En relación a la aplicación de los Tratados internacionales sobre derechos humanos, la Corte Interamericana de Derechos Humanos emitió sentencia condenatoria[1] en el caso Radilla Pacheco vs. el Estado mexicano, en cuyo parágrafo 339 determinó “En relación con las prácticas judiciales, este Tribunal ha establecido en su jurisprudencia que es consciente de que los jueces y tribunales internos están sujetos al imperio de la ley y, por ello, están obligados a aplicar las disposiciones vigentes en el ordenamiento jurídico. Pero cuando un Estado ha ratificado un tratado internacional como la Convención Americana, sus jueces, como parte del aparato del Estado, también están sometidos a ella, lo que les obliga a velar porque los efectos de las disposiciones de la Convención no se vean mermados por la aplicación de leyes contrarias a su objeto y fin, que desde un inicio carecen de efectos jurídicos”.
En otras palabras, el Poder Judicial debe “ejercer un ´control de convencionalidad´ ex officio[2] entre las normas internas y la Convención Americana, evidentemente en el marco de sus respectivas competencias y de las regulaciones procesales correspondientes. En esta tarea, el Poder Judicial debe tener en cuenta no solamente el tratado, sino también la interpretación que del mismo ha hecho la Corte Interamericana, intérprete última de la Convención Americana".

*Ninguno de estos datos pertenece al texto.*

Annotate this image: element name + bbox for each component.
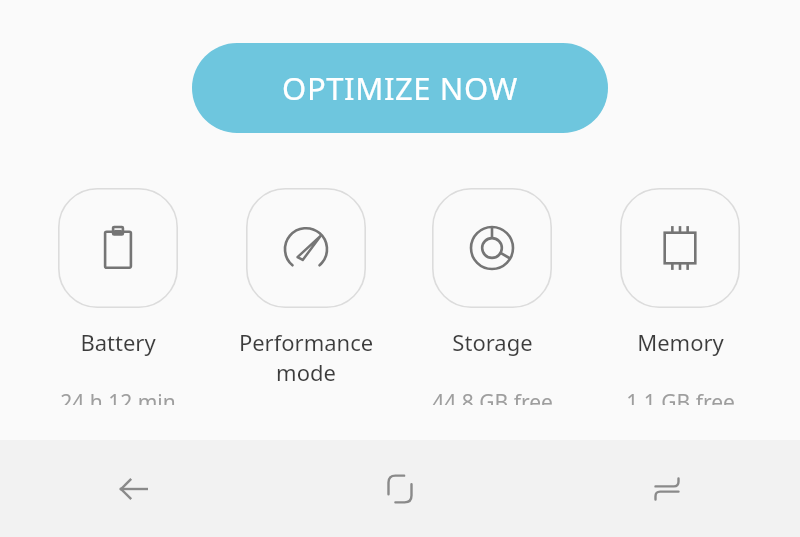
- staticText: Memory: [637, 327, 724, 357]
- staticText: 24 h 12 min: [60, 388, 176, 405]
- button[interactable]: OPTIMIZE NOW: [192, 43, 608, 133]
- button[interactable]: Battery: [24, 180, 212, 405]
- staticText: OPTIMIZE NOW: [282, 67, 518, 109]
- button[interactable]: Performance mode: [212, 180, 400, 405]
- staticText: 1.1 GB free: [626, 388, 735, 405]
- button[interactable]: Back: [0, 440, 266, 537]
- staticText: 44.8 GB free: [432, 388, 553, 405]
- staticText: Storage: [452, 327, 533, 357]
- button[interactable]: Storage: [398, 180, 586, 405]
- button[interactable]: Home: [266, 440, 533, 537]
- button[interactable]: Memory: [586, 180, 774, 405]
- staticText: Performance mode: [212, 327, 400, 387]
- button[interactable]: Recents: [533, 440, 800, 537]
- staticText: Battery: [80, 327, 156, 357]
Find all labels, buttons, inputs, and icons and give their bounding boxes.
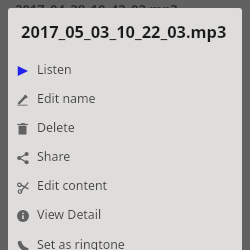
- button[interactable]: Share: [8, 143, 242, 172]
- staticText: 2017_04_28_10_42_02.mp3: [15, 0, 178, 18]
- staticText: Listen: [37, 61, 72, 78]
- button[interactable]: View Detail: [8, 201, 242, 230]
- button[interactable]: Set as ringtone: [8, 231, 242, 250]
- staticText: Set as ringtone: [37, 236, 125, 250]
- staticText: Edit content: [37, 177, 108, 194]
- button[interactable]: Listen: [8, 56, 242, 85]
- button[interactable]: Edit content: [8, 172, 242, 201]
- staticText: 2017_05_03_10_22_03.mp3: [21, 20, 227, 42]
- staticText: Delete: [37, 119, 75, 136]
- button[interactable]: Edit name: [8, 85, 242, 114]
- staticText: View Detail: [37, 206, 102, 223]
- button[interactable]: Delete: [8, 114, 242, 143]
- staticText: Share: [37, 148, 71, 165]
- staticText: Edit name: [37, 90, 96, 107]
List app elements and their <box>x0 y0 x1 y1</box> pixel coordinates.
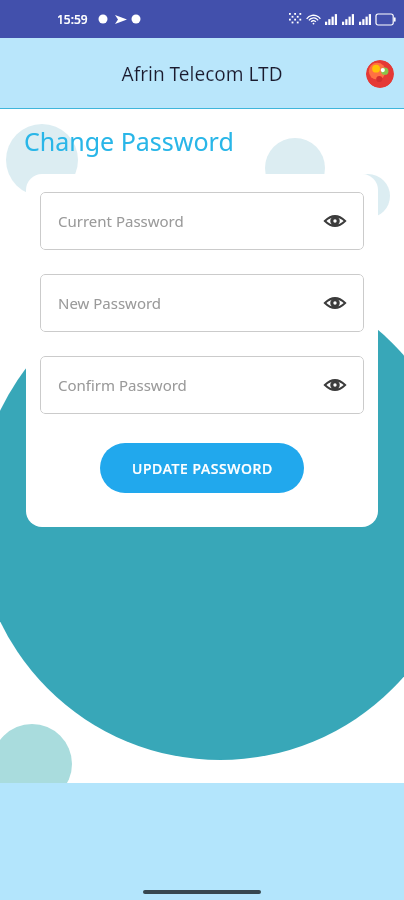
staticText: Change Password <box>24 124 234 158</box>
button[interactable]: Toggle password visibility <box>322 372 348 398</box>
button[interactable]: Toggle password visibility <box>322 208 348 234</box>
button[interactable]: UPDATE PASSWORD <box>100 443 304 493</box>
staticText: 15:59 <box>57 11 88 27</box>
staticText: Current Password <box>58 211 322 231</box>
staticText: UPDATE PASSWORD <box>132 459 273 478</box>
button[interactable]: Profile <box>366 60 394 88</box>
staticText: Afrin Telecom LTD <box>121 61 283 87</box>
button[interactable]: New Password <box>40 274 364 332</box>
staticText: Confirm Password <box>58 375 322 395</box>
staticText: New Password <box>58 293 322 313</box>
button[interactable]: Current Password <box>40 192 364 250</box>
button[interactable]: Toggle password visibility <box>322 290 348 316</box>
button[interactable]: Confirm Password <box>40 356 364 414</box>
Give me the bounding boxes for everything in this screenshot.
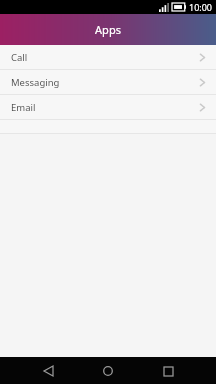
other: Open: [199, 52, 206, 63]
button[interactable]: Call: [0, 45, 216, 69]
button[interactable]: Home: [96, 359, 120, 383]
button[interactable]: Back: [36, 359, 60, 383]
button[interactable]: Messaging: [0, 70, 216, 94]
staticText: Call: [11, 51, 28, 64]
button[interactable]: Recent apps: [156, 359, 180, 383]
button[interactable]: Email: [0, 95, 216, 119]
staticText: Apps: [95, 22, 121, 37]
staticText: Email: [11, 101, 36, 114]
staticText: 10:00: [189, 1, 213, 13]
staticText: Messaging: [11, 76, 60, 89]
other: Open: [199, 102, 206, 113]
other: Open: [199, 77, 206, 88]
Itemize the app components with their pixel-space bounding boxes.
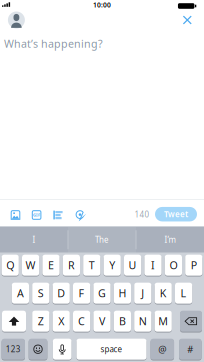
staticText: D — [57, 286, 65, 300]
staticText: M — [158, 314, 168, 328]
staticText: # — [187, 343, 193, 355]
staticText: G — [98, 286, 106, 300]
staticText: C — [78, 314, 85, 328]
staticText: A — [17, 286, 24, 300]
staticText: P — [191, 258, 197, 272]
button[interactable]: Tweet — [155, 207, 197, 221]
button[interactable]: U — [124, 255, 141, 276]
staticText: F — [79, 286, 85, 300]
staticText: The — [95, 234, 109, 245]
staticText: What’s happening? — [4, 36, 103, 51]
button[interactable]: D — [53, 283, 70, 304]
button[interactable]: Add poll — [51, 208, 65, 222]
button[interactable]: Add photo — [8, 208, 22, 222]
button[interactable]: Dictate — [53, 339, 72, 360]
staticText: space — [100, 344, 122, 354]
staticText: N — [139, 314, 147, 328]
staticText: Tweet — [164, 209, 188, 220]
button[interactable]: X — [53, 311, 70, 332]
button[interactable]: Profile — [8, 12, 25, 28]
button[interactable]: F — [73, 283, 90, 304]
button[interactable]: G — [93, 283, 111, 304]
staticText: GIF — [33, 212, 40, 218]
button[interactable]: N — [134, 311, 151, 332]
staticText: L — [181, 286, 187, 300]
button[interactable]: B — [114, 311, 131, 332]
button[interactable]: C — [73, 311, 90, 332]
button[interactable]: Emoji — [29, 339, 47, 360]
staticText: E — [48, 258, 54, 272]
staticText: U — [129, 258, 137, 272]
button[interactable]: Y — [104, 255, 121, 276]
staticText: Y — [109, 258, 115, 272]
staticText: R — [68, 258, 75, 272]
button[interactable]: The — [69, 227, 135, 252]
button[interactable]: Q — [2, 255, 19, 276]
button[interactable]: Add location — [73, 208, 87, 222]
button[interactable]: @ — [151, 339, 174, 360]
button[interactable]: I — [144, 255, 162, 276]
button[interactable]: Add GIF — [30, 208, 44, 222]
button[interactable]: I — [1, 227, 67, 252]
staticText: I’m — [164, 234, 176, 245]
staticText: I — [151, 258, 155, 272]
staticText: W — [26, 258, 36, 272]
button[interactable]: P — [185, 255, 202, 276]
button[interactable]: A — [12, 283, 29, 304]
button[interactable]: T — [83, 255, 100, 276]
staticText: @ — [158, 343, 166, 355]
staticText: H — [118, 286, 126, 300]
button[interactable]: Close — [182, 15, 192, 25]
button[interactable]: Delete — [180, 311, 202, 332]
button[interactable]: Shift — [2, 311, 26, 332]
staticText: Z — [38, 314, 44, 328]
staticText: O — [169, 258, 177, 272]
staticText: S — [38, 286, 44, 300]
button[interactable]: O — [165, 255, 182, 276]
button[interactable]: K — [155, 283, 172, 304]
button[interactable]: I’m — [137, 227, 203, 252]
button[interactable]: S — [32, 283, 49, 304]
staticText: T — [89, 258, 95, 272]
button[interactable]: R — [63, 255, 80, 276]
button[interactable]: space — [76, 339, 146, 360]
button[interactable]: Z — [32, 311, 49, 332]
staticText: Q — [6, 258, 14, 272]
button[interactable]: 123 — [2, 339, 25, 360]
button[interactable]: M — [155, 311, 172, 332]
staticText: V — [99, 314, 105, 328]
button[interactable]: L — [175, 283, 192, 304]
button[interactable]: V — [93, 311, 111, 332]
button[interactable]: W — [22, 255, 39, 276]
staticText: I — [32, 234, 36, 245]
staticText: 10:00 — [93, 1, 111, 10]
button[interactable]: # — [179, 339, 202, 360]
staticText: J — [141, 286, 144, 300]
staticText: X — [58, 314, 64, 328]
button[interactable]: H — [114, 283, 131, 304]
staticText: 123 — [6, 344, 21, 354]
button[interactable]: J — [134, 283, 151, 304]
button[interactable]: E — [42, 255, 60, 276]
staticText: K — [160, 286, 167, 300]
staticText: 140 — [134, 209, 150, 220]
staticText: B — [119, 314, 126, 328]
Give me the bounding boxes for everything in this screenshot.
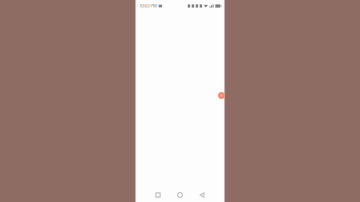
staticText: 10:03 PM [140,3,157,9]
button[interactable]: Home [169,189,191,201]
button[interactable]: Back [191,189,213,201]
button[interactable]: Compose [218,92,225,99]
button[interactable]: Recents [147,189,169,201]
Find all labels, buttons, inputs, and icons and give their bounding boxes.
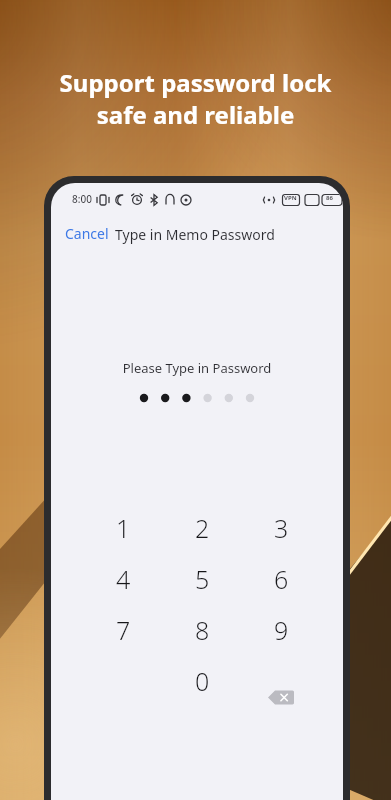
staticText: 5 <box>195 562 210 596</box>
staticText: 1 <box>116 511 131 545</box>
staticText: Support password lock safe and reliable <box>0 66 391 800</box>
button[interactable]: 0 <box>176 662 228 700</box>
button[interactable]: 2 <box>176 509 228 547</box>
button[interactable]: 3 <box>255 509 307 547</box>
staticText: 0 <box>195 664 210 698</box>
staticText: 6 <box>274 562 289 596</box>
staticText: 2 <box>195 511 210 545</box>
button[interactable]: 8 <box>176 611 228 649</box>
button[interactable]: 4 <box>97 560 149 598</box>
button[interactable]: 6 <box>255 560 307 598</box>
staticText: 8 <box>195 613 210 647</box>
button[interactable]: 1 <box>97 509 149 547</box>
button[interactable]: 9 <box>255 611 307 649</box>
staticText: 7 <box>116 613 131 647</box>
staticText: 8:00 <box>72 192 92 206</box>
staticText: 4 <box>116 562 131 596</box>
staticText: Type in Memo Password <box>115 225 275 244</box>
staticText: 9 <box>274 613 289 647</box>
staticText: 86 <box>326 194 333 202</box>
button[interactable]: 5 <box>176 560 228 598</box>
button[interactable]: 7 <box>97 611 149 649</box>
staticText: Please Type in Password <box>51 359 343 381</box>
staticText: Cancel <box>65 224 109 243</box>
staticText: 3 <box>274 511 289 545</box>
staticText: VPN <box>284 194 297 202</box>
button[interactable]: Backspace <box>259 679 303 715</box>
button[interactable]: Cancel <box>65 221 117 245</box>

En base a la resolución internacional citada, la Suprema Corte de Justicia de la Nación determinó formar el expediente Varios 912/2010 relativo a la instrucción ordenada por el Pleno de la Corte, en la resolución del siete de septiembre de dos mil diez, dictada en el expediente Varios 489/2010, relacionado con la sentencia del caso Radilla Pacheco vs el Estado mexicano.
A partir de la integración del expediente varios 912/2010[3] la Corte ha establecido el control de convencionalidad para interpretar la garantía de acceso a la justicia. Mismo que ha sido reafirmado en diversas jurisprudencias que ha emitido, donde ha señalado que cuando un Estado ha ratificado un Tratado internacional como la Convención Americana sobre Derechos Humanos, sus juzgadores como parte del aparato estatal, deben cuidar que sus resoluciones no se vean limitadas por disposiciones internas que sean contrarias a su objeto y fin; es decir, deben evitar que por meros formalismos o tecnicismos no razonables se impida el acceso a la justicia. De lo señalado, se observa que el control de convencionalidad debe realizarse entre las normas de derecho interno y la Convención Americana sobre Derechos Humanos tomando en cuenta no solamente su contenido, sino también su interpretación.

La doctrina del control de convencionalidad se ha afirmado de manera categórica en el caso Cabrera García y Montiel Flores, en el voto razonado del Juez Ad-Hoc Eduardo Ferrer MacGregor donde señala que “Todos los órganos del Estado se encuentran sometidos a la Convención Americana sobre Derechos Humanos y no pueden proceder en contra de su objeto y fin; y que además, el control de convencionalidad debe ser ejercido por los jueces y órganos vinculados a la administración de justicia en todos los niveles, es decir, no solo los adscritos formalmente al poder judicial, sino también, quienes realizan funciones materialmente jurisdiccionales en otras sedes, ejemplo la administrativa o en órganos constitucionales autónomos, sin importar la forma de ejercicio de sus atribuciones”.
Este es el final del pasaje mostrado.